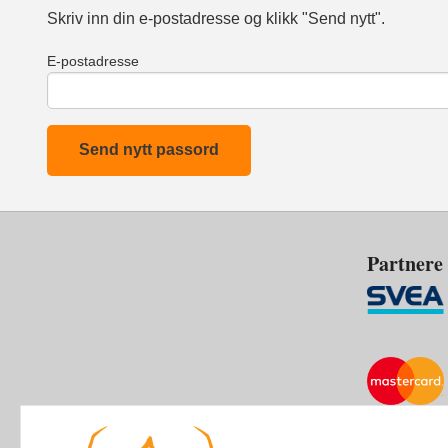
Skriv inn din e-postadresse og klikk "Send nytt".
E-postadresse
Partnere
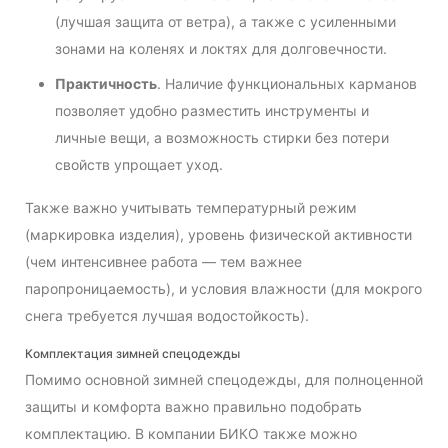
(лучшая защита от ветра), а также с усиленными
зонами на коленях и локтях для долговечности.
Практичность
. Наличие функциональных карманов
позволяет удобно разместить инструменты и
личные вещи, а возможность стирки без потери
свойств упрощает уход.
Также важно учитывать температурный режим
(маркировка изделия), уровень физической активности
(чем интенсивнее работа — тем важнее
паропроницаемость), и условия влажности (для мокрого
снега требуется лучшая водостойкость).
Комплектация зимней спецодежды
Помимо основной зимней спецодежды, для полноценной
защиты и комфорта важно правильно подобрать
комплектацию. В компании БИКО также можно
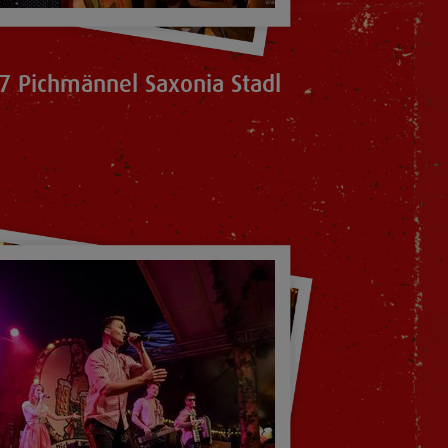
7 Pichmännel Saxonia Stadl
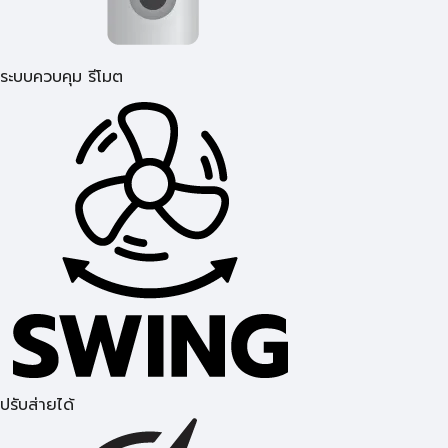
ระบบควบคุม รีโมต
ปรับส่ายได้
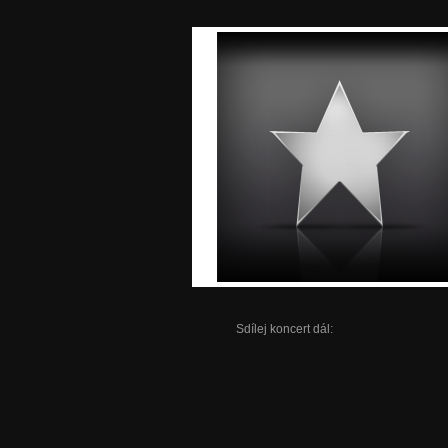
Sdílej koncert dál:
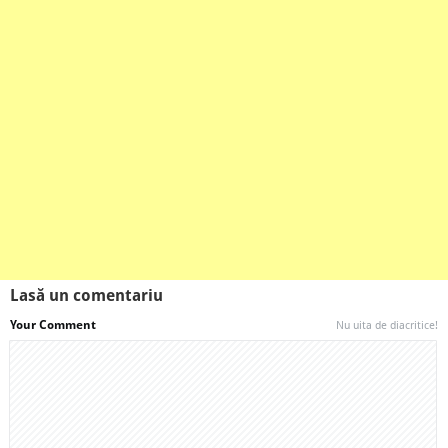
Lasă un comentariu
Your Comment
Nu uita de diacritice!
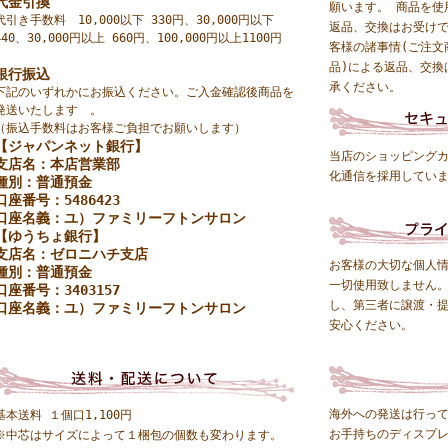
代金引換
願います。 商品を使
代引き手数料 10,000以下 330円、30,000円以下
返品、交換はお受け
440、30,000円以上 660円、100,000円以上1100円
客様の諸事情(ご注文
品)による返品、交換
銀行振込
承ください。
下記のいずれかにお振込ください。ご入金確認後商品を
発送いたします 。
（振込手数料はお客様ご負担でお願いします）
【ジャパンネット銀行】
当店のショッピングカ
支店名：本店営業部
化通信を採用してい
種別：普通預金
口座番号：5486423
口座名義：ユ）ファミリーフトンサロン
【ゆうちょ銀行】
支店名：ゼロニハチ支店
お客様の大切な個人
種別：普通預金
一切使用致しません。
口座番号：3403157
し、第三者に譲渡・
口座名義：ユ）ファミリーフトンサロン
安心ください。
海外への発送は行っ
基本送料 １個口1,100円
お手持ちのディスプ
※中芯はサイズによって１梱包の個数も変わります。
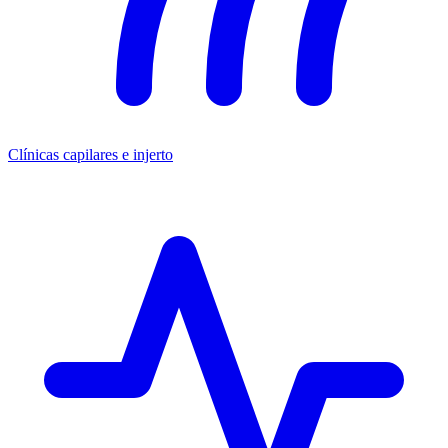
Clínicas capilares e injerto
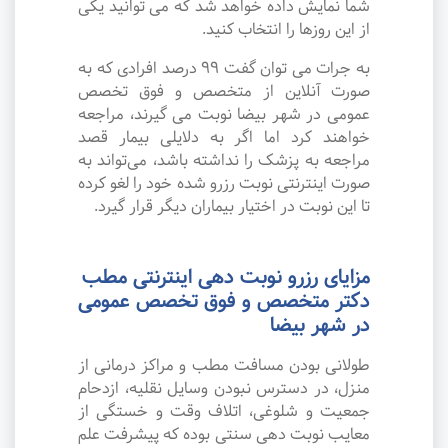
شما نمایش داده خواهد شد که می توانید یکی
از این روزها را انتخاب کنید.
به جرات می‌ توان گفت ۹۹ درصد افرادی که به
صورت آنلاین از متخصص و فوق تخصص
عمومی در شهر بیضا نوبت می گیرند، مراجعه
خواهند کرد اما اگر به دلایلی بیمار قصد
مراجعه به پزشک را نداشته باشد، می‌تواند به
صورت اینترنتی نوبت رزرو شده خود را لغو کرده
تا این نوبت در اختیار بیماران دیگر قرار گیرد.
مزایای رزرو نوبت دهی اینترنتی مطب
دکتر متخصص و فوق تخصص عمومی
در شهر بیضا
طولانی بودن مسافت مطب و مراکز درمانی از
منزل، در دسترس نبودن وسایل نقلیه، ازدحام
جمعیت و شلوغی، اتلاف وقت و خستگی از
معایب نوبت دهی سنتی بوده که پیشرفت علم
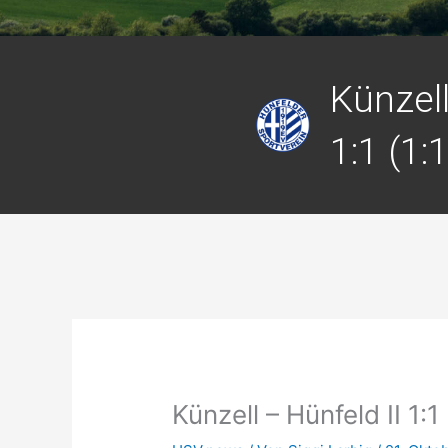
Künzell
1:1 (1:1
Künzell – Hünfeld II 1:1 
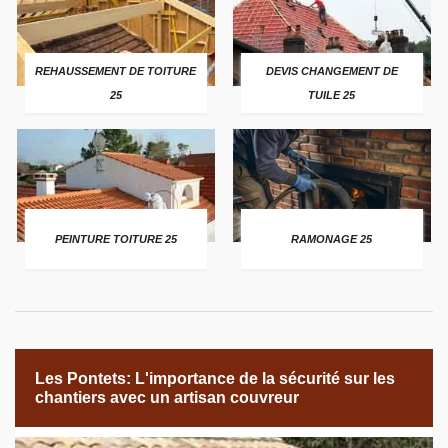
REHAUSSEMENT DE TOITURE
DEVIS CHANGEMENT DE
25
TUILE 25
PEINTURE TOITURE 25
RAMONAGE 25
Les Pontets: L'importance de la sécurité sur les
chantiers avec un artisan couvreur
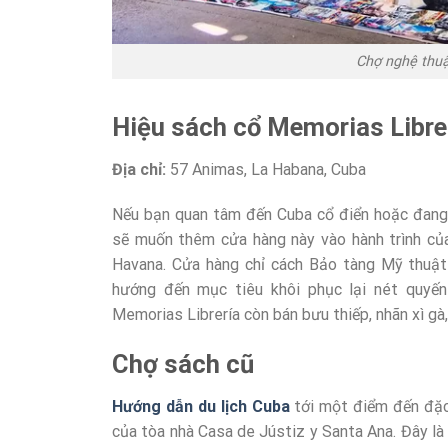
Chợ nghệ thu
Hiệu sách cổ Memorias Libre
Địa chỉ:
57 Animas
,
La Habana
,
Cuba
Nếu bạn quan tâm đến Cuba cổ điển hoặc đang
sẽ muốn thêm cửa hàng này vào hành trình của
Havana. Cửa hàng chỉ cách Bảo tàng Mỹ thuậ
hướng đến mục tiêu khôi phục lại nét quyến
Memorias Librería còn bán bưu thiếp, nhãn xì gà,
Chợ sách cũ
Hướng dẫn du lịch Cuba
tới một điểm đến đặc 
của tòa nhà Casa de Jústiz y Santa Ana. Đây là 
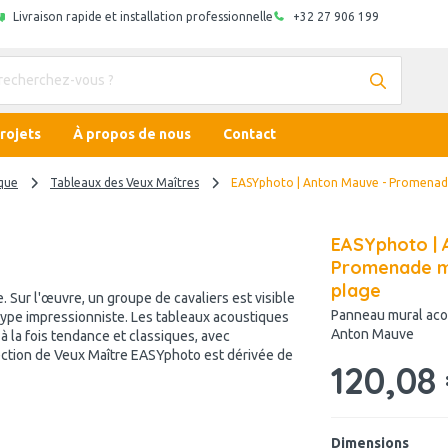
Livraison rapide et installation professionnelle
+32 27 906 199
rojets
À propos de nous
Contact
que
Tableaux des Veux Maîtres
EASYphoto | Anton Mauve - Promenade 
EASYphoto | 
Promenade ma
plage
. Sur l'œuvre, un groupe de cavaliers est visible
Panneau mural aco
type impressionniste. Les tableaux acoustiques
Anton Mauve
à la fois tendance et classiques, avec
lection de Veux Maître EASYphoto est dérivée de
120,08
Dimensions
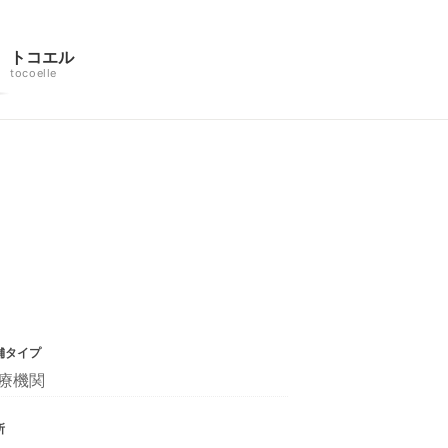
トコエル
tocoelle
舗タイプ
療機関
所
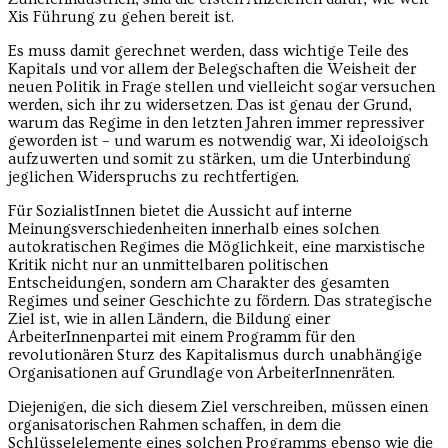
Xis Führung zu gehen bereit ist.
Es muss damit gerechnet werden, dass wichtige Teile des
Kapitals und vor allem der Belegschaften die Weisheit der
neuen Politik in Frage stellen und vielleicht sogar versuchen
werden, sich ihr zu widersetzen. Das ist genau der Grund,
warum das Regime in den letzten Jahren immer repressiver
geworden ist – und warum es notwendig war, Xi ideoloigsch
aufzuwerten und somit zu stärken, um die Unterbindung
jeglichen Widerspruchs zu rechtfertigen.
Für SozialistInnen bietet die Aussicht auf interne
Meinungsverschiedenheiten innerhalb eines solchen
autokratischen Regimes die Möglichkeit, eine marxistische
Kritik nicht nur an unmittelbaren politischen
Entscheidungen, sondern am Charakter des gesamten
Regimes und seiner Geschichte zu fördern. Das strategische
Ziel ist, wie in allen Ländern, die Bildung einer
ArbeiterInnenpartei mit einem Programm für den
revolutionären Sturz des Kapitalismus durch unabhängige
Organisationen auf Grundlage von ArbeiterInnenräten.
Diejenigen, die sich diesem Ziel verschreiben, müssen einen
organisatorischen Rahmen schaffen, in dem die
Schlüsselelemente eines solchen Programms ebenso wie die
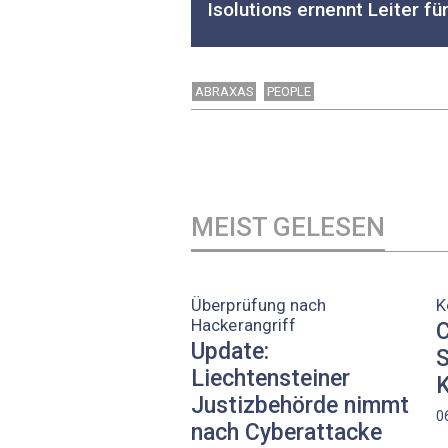
Isolutions ernennt Leiter fü
ABRAXAS
PEOPLE
MEIST GELESEN
Überprüfung nach
K
Hackerangriff
C
Update:
S
Liechtensteiner
K
Justizbehörde nimmt
0
nach Cyberattacke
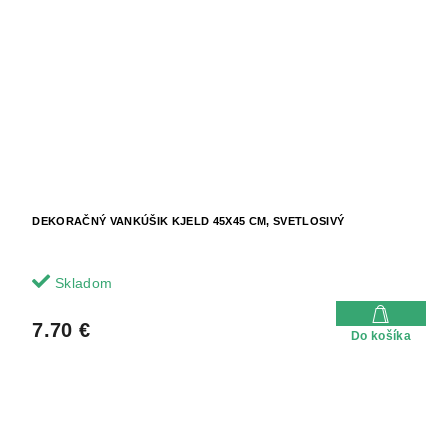
DEKORAČNÝ VANKÚŠIK KJELD 45X45 CM, SVETLOSIVÝ
Skladom
7.70 €
Do košíka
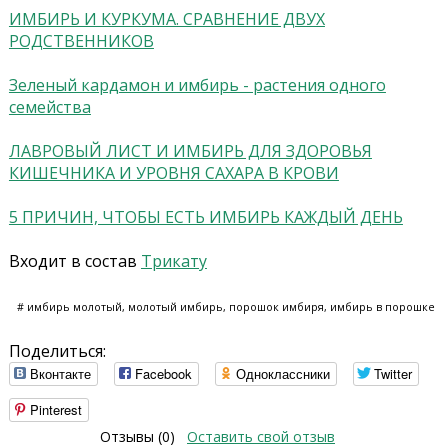
ИМБИРЬ И КУРКУМА. СРАВНЕНИЕ ДВУХ
РОДСТВЕННИКОВ
Зеленый кардамон и имбирь - растения одного
семейства
ЛАВРОВЫЙ ЛИСТ И ИМБИРЬ ДЛЯ ЗДОРОВЬЯ
КИШЕЧНИКА И УРОВНЯ САХАРА В КРОВИ
5 ПРИЧИН, ЧТОБЫ ЕСТЬ ИМБИРЬ КАЖДЫЙ ДЕНЬ
Входит в состав
Трикату
# имбирь молотый, молотый имбирь, порошок имбиря, имбирь в порошке
Поделиться:
Вконтакте
Facebook
Одноклассники
Twitter
Pinterest
Отзывы (0)
Оставить свой отзыв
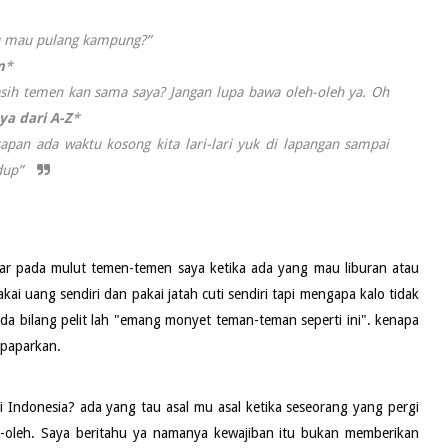
au mau pulang kampung?”
n
*
sih temen kan sama saya? Jangan lupa bawa oleh-oleh ya. Oh
ya dari A-Z
*
kapan ada waktu kosong kita lari-lari yuk di lapangan sampai
idup”
ntar pada mulut temen-temen saya ketika ada yang mau liburan atau
ai uang sendiri dan pakai jatah cuti sendiri tapi mengapa kalo tidak
 bilang pelit lah "emang monyet teman-teman seperti ini". kenapa
 paparkan.
 di Indonesia? ada yang tau asal mu asal ketika seseorang yang pergi
h-oleh. Saya beritahu ya namanya kewajiban itu bukan memberikan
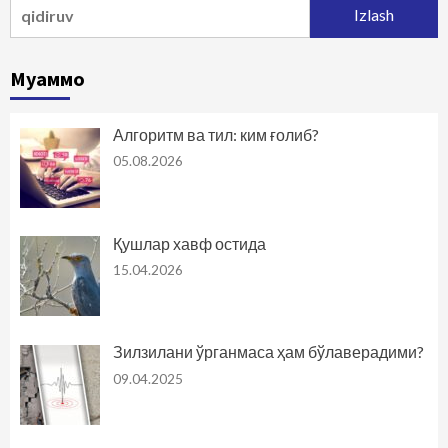
Qidirshish:
Муаммо
Алгоритм ва тил: ким ғолиб?
05.08.2026
Қушлар хавф остида
15.04.2026
Зилзилани ўрганмаса ҳам бўлаверадими?
09.04.2025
* * * *
◆ **WHAT THE TASK REQUIRES**
On how many lines of the data does "Ziel" appear? Give only that number.

◆ **YOUR SOLUTION**
2